LOMBOK (KP), – Geopark adalah konsep komprehensif dan terintegrasi dalam pelestarian dan pemanfaatan warisan alam (baik geologis dan biologis) serta kekayaan budaya untuk pembangunan berkelanjutan yang dapat mempercepat pertumbuhan ekonomi, yang memungkinkan dilakukan kolaborasi semua kebijakan tentang konservasi, pendidikan, penelitian, dan pengembangan masyarakat. Geopark adalah solusi hebat dan alternatif untuk kebangkitan ekonomi bersama dengan pemberdayaan sosial.

Dede Farhan Aulawi, Selasa (10/9) selaku Ketua Umum Gerakan Nasional Pecinta Pariwisata Indonesia (GENPPARI) dan juga seorang pengamat geopark mengatakan bahwa  pengembangan geopark di Indonesia berkontribusi untuk mencapai target tujuan pembangunan berkelanjutan. Demikian kalimat pembuka oleh beliau saat ditemui di kawasan Gunung Rinjani, Lombok.

Menurut Dede, Pemerintah Indonesia mempromosikan geopark sebagai breakthrough atau terobosan pembangunan ekonomi berkelanjutan. “Presiden Republik Indonesia telah mengeluarkan Peraturan Presiden Nomor 9 Tahun 2019 tentang Pengembangan Kawasan Geopark Indonesia, yang mengatur keberadaan Komite Nasional Geopark Indonesia dan Manajemen Geopark Indonesia,” ujar Dede.

Dede mengatakan, penerbitan Peraturan Presiden ini diharapkan dapat mempercepat pengembangan geopark di Indonesia menjadi geopark dunia. Indonesia sendiri telah memiliki empat Kawasan Geopark Global UNESCO, yaitu Batur (didirikan pada 2012 dan disertifikasi pada 2017), Gunung Sewu (didirikan pada 2015), Rinjani dan Ciletuh-Palabuhan Ratu (didirikan pada 2018). Ada juga 15 geopark nasional dan 110 warisan geologis yang memiliki potensi besar untuk menjadi geopark global.

Dede juga menjelaskan, kedepan pengembangan geopark adalah prioritas dalam pembangunan Indonesia.
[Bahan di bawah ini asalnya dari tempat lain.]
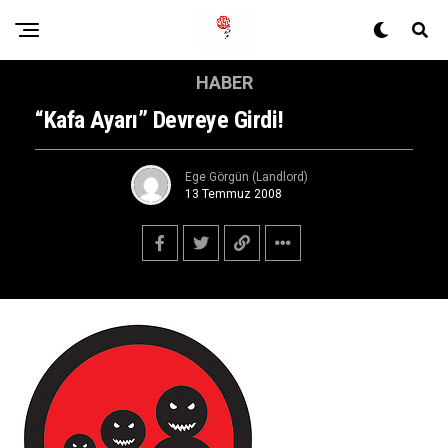
HABER
“Kafa Ayarı” Devreye Girdi!
Ege Görgün (Landlord)
13 Temmuz 2008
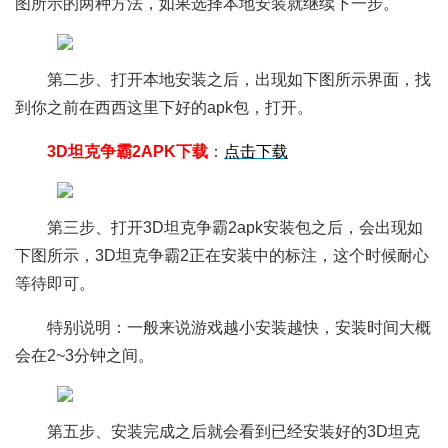
图所示的两种方法，如果选择本地安装就继续下一步。
第二步、打开本地安装之后，出现如下图所示界面，找
到你之前在西西这里下好的apk包，打开。
3D坦克争霸2APK下载
：
点击下载
第三步、打开3D坦克争霸2apk安装包之后，会出现如
下图所示，3D坦克争霸2正在安装中的标注，这个时候耐心
等待即可。
特别说明：一般来说游戏越小安装越快，安装时间大概
会在2~3分钟之间。
第五步、安装完成之后就会看到已经安装好的3D坦克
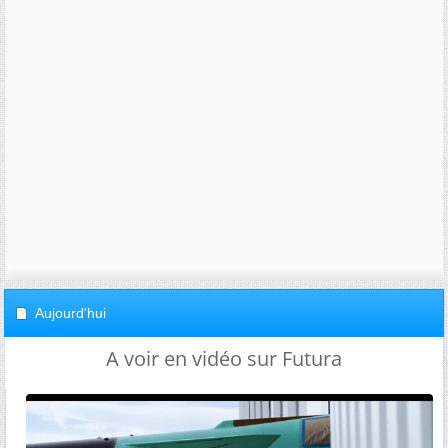
Aujourd'hui
A voir en vidéo sur Futura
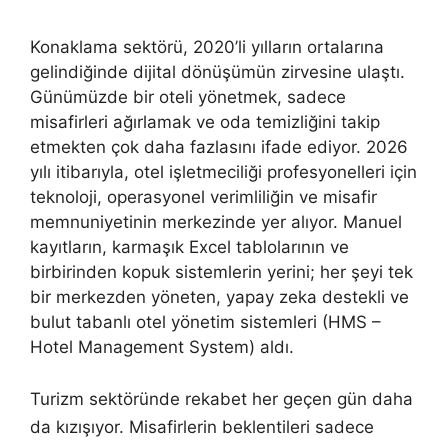
Konaklama sektörü, 2020’li yılların ortalarına
gelindiğinde dijital dönüşümün zirvesine ulaştı.
Günümüzde bir oteli yönetmek, sadece
misafirleri ağırlamak ve oda temizliğini takip
etmekten çok daha fazlasını ifade ediyor. 2026
yılı itibarıyla, otel işletmeciliği profesyonelleri için
teknoloji, operasyonel verimliliğin ve misafir
memnuniyetinin merkezinde yer alıyor. Manuel
kayıtların, karmaşık Excel tablolarının ve
birbirinden kopuk sistemlerin yerini; her şeyi tek
bir merkezden yöneten, yapay zeka destekli ve
bulut tabanlı otel yönetim sistemleri (HMS –
Hotel Management System) aldı.
Turizm sektöründe rekabet her geçen gün daha
da kızışıyor. Misafirlerin beklentileri sadece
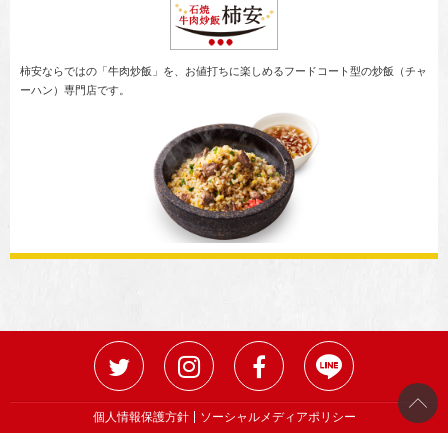
柿安ならではの「牛肉炒飯」を、お値打ちに楽しめるフードコート型の炒飯（チャ
ーハン）専門店です。
個人情報保護方針
ソーシャルメディアポリシー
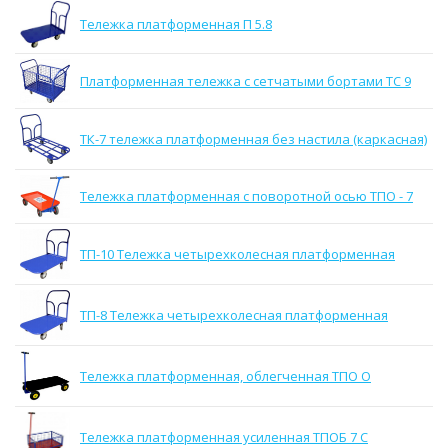
Тележка платформенная П 5.8
Платформенная тележка с сетчатыми бортами ТС 9
ТК-7 тележка платформенная без настила (каркасная)
Тележка платформенная с поворотной осью ТПО - 7
ТП-10 Тележка четырехколесная платформенная
ТП-8 Тележка четырехколесная платформенная
Тележка платформенная, облегченная ТПО О
Тележка платформенная усиленная ТПОБ 7 С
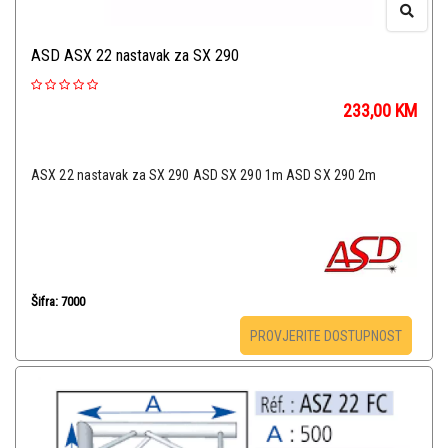
ASD ASX 22 nastavak za SX 290
233,00
KM
ASX 22 nastavak za SX 290 ASD SX 290 1m ASD SX 290 2m
Šifra: 7000
PROVJERITE DOSTUPNOST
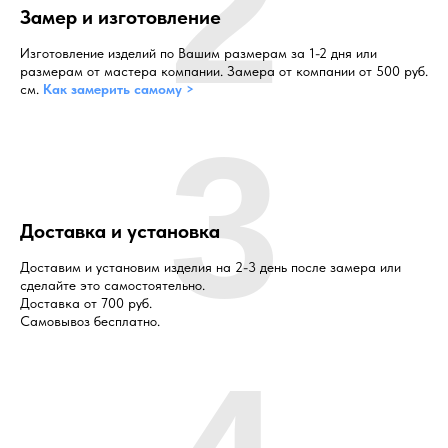
2
Замер и изготовление
Изготовление изделий по Вашим размерам за 1-2 дня или
размерам от мастера компании. Замера от компании от 500 руб.
см.
Как замерить самому >
3
Доставка и установка
Доставим и установим изделия на 2-3 день после замера или
сделайте это самостоятельно.
Доставка от 700 руб.
Самовывоз бесплатно.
Sebab, dengan kehadiran geopark ada dampak yang signifikan di beberapa daerah yang telah memperoleh status Geopark Nasional dan UNESCO Geopark Global (UGG), dampak itu akan dirasa mulai dari pendidikan, konservasi, dan pertumbuhan ekonomi yang berkelanjutan. “Salah satu hal terpenting dalam mengembangkan geopark adalah realisasi peningkatan ekonomi berkelanjutan berdasarkan pada masyarakat setempat,” terang Dede.
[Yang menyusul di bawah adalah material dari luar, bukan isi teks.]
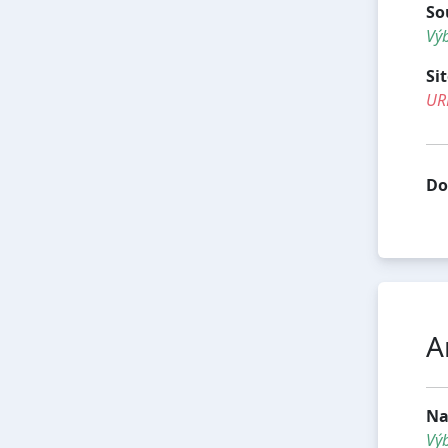
So
Výb
Si
UR
Do
A
Na
Vý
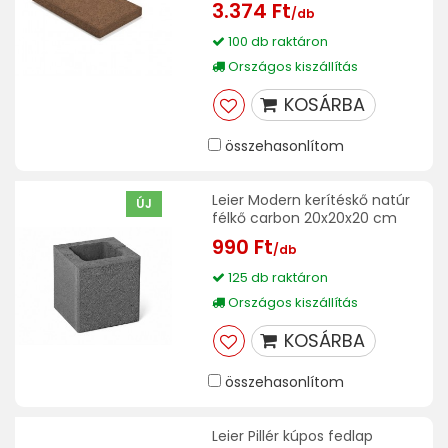
3.374 Ft
/db
100 db raktáron
Országos kiszállítás
KOSÁRBA
összehasonlítom
Leier Modern kerítéskő natúr
ÚJ
félkő carbon 20x20x20 cm
990 Ft
/db
125 db raktáron
Országos kiszállítás
KOSÁRBA
összehasonlítom
Leier Pillér kúpos fedlap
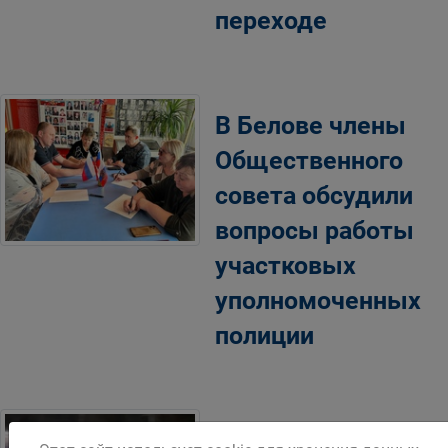
переходе
В Белове члены
Общественного
совета обсудили
вопросы работы
участковых
уполномоченных
полиции
В Белове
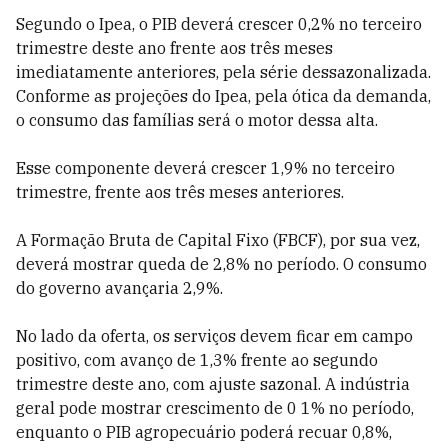
Segundo o Ipea, o PIB deverá crescer 0,2% no terceiro
trimestre deste ano frente aos três meses
imediatamente anteriores, pela série dessazonalizada.
Conforme as projeções do Ipea, pela ótica da demanda,
o consumo das famílias será o motor dessa alta.
Esse componente deverá crescer 1,9% no terceiro
trimestre, frente aos três meses anteriores.
A Formação Bruta de Capital Fixo (FBCF), por sua vez,
deverá mostrar queda de 2,8% no período. O consumo
do governo avançaria 2,9%.
No lado da oferta, os serviços devem ficar em campo
positivo, com avanço de 1,3% frente ao segundo
trimestre deste ano, com ajuste sazonal. A indústria
geral pode mostrar crescimento de 0 1% no período,
enquanto o PIB agropecuário poderá recuar 0,8%,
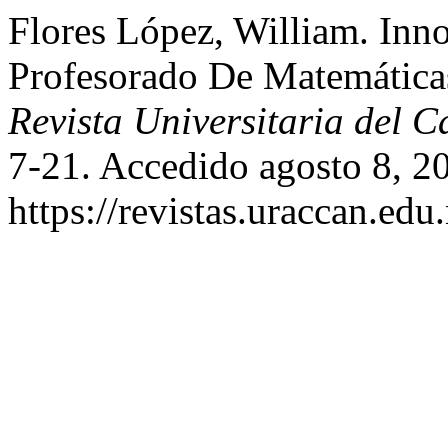
Flores López, William. In
Profesorado De Matemáticas
Revista Universitaria del C
7-21. Accedido agosto 8, 2
https://revistas.uraccan.edu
Dede menyebutkan, beberapa prestasi itu telah terlihat dibeberapa bidang baik di wilayah yang daerahnya menjadi Geopark Nasional maupun masuk dalam UNESCO Global Geopark. “Gunung Sewu UGG di Kabupaten Gunung Kidul, Yogyakarta adalah contoh luar biasa dari geopark yang berhasil dikelola,” ungkapnya.

Menurut Dede, peningkatan pendapatan daerah itu, ditandai oleh penurunan jumlah kemiskinan dan peningkatan nilai ekonomi lainnya setelah Gunung Sewu diakui sebagai Geopark Nasional dan UGG. “Jumlah homestay juga meningkat di Gunung Batur UGG, di Rinjani UGG serta di Ciletuh-Pelabuhan Ratu UGG,” kata Dede.

Lebih lanjut, ia menyampaikan Indonesia merupakan negara kepulauan terbesar di dunia dan salah satu negara terkaya di dunia dalam hal budaya dan keanekaragaman hayati. Dengan lebih dari 300 kelompok etnis atau suku yang diakui di Indonesia hidup berdampingan satu sama lain serta memiliki lebih dari 700 bahasa. “Negara kita juga terletak di tiga lempeng tektonik utama yang menghasilkan keanekaragaman geologis yang berharga. Jadi pengembangan geopark ini bisa menjadi model untuk menjaga kelestarian bumi dan kesejahteraan umat manusia”, pungkas Dede. (KP).